Solved – Transformation for negative skewness data

data transformationnormality-assumptionresidualsskewness

My analysis involved some behavioral data on swine. One measure we had was standing time (min) for pigs using accelerometers. Using SAS, I checked for normality, and results showed data to be non-normal (Shapiro–Wilk < 0.05). I then performed residual analysis, which again showed non-normal data. Skewness was -0.42. The reason for the negative skewness was probably because there was a set upper limit (60 min) for the variable measured. So I reflected the data and did a reflected SQRT. I then fit the transformed data through the model and re-checked the residuals. Results were still non-normal. Any suggestion on what I can do?

Best Answer

Trying to get to normality is usually a means to an end. Understanding the end will really help in understanding what is the best path forward, and oftentimes whether or not transforming to get to normality is even needed. There are tons of natural distributions that are not normal and do not need to be transformed to normal.

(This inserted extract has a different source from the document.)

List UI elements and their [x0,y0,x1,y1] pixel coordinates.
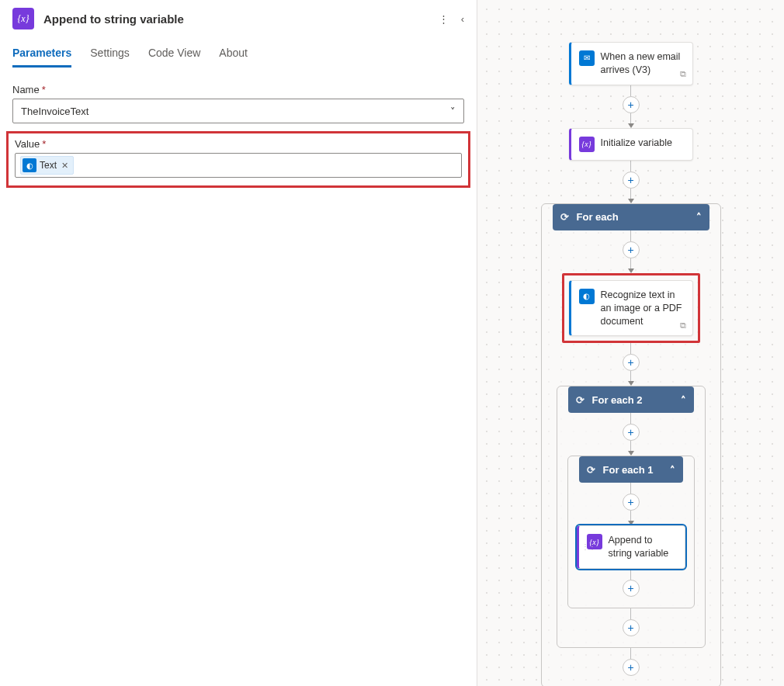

The set upper limit of 60 is problematic because it creates a false upper end of the distribution. You may be getting a bad Shapiro-Wilk simply because there are too many 60's in your dataset. I would recommend bootstrapping a right-tail or concatenating the upper and lower ends of your dataset. These are not ideal methods and must all be put in context of what you're trying to do, so as to see if they make sense.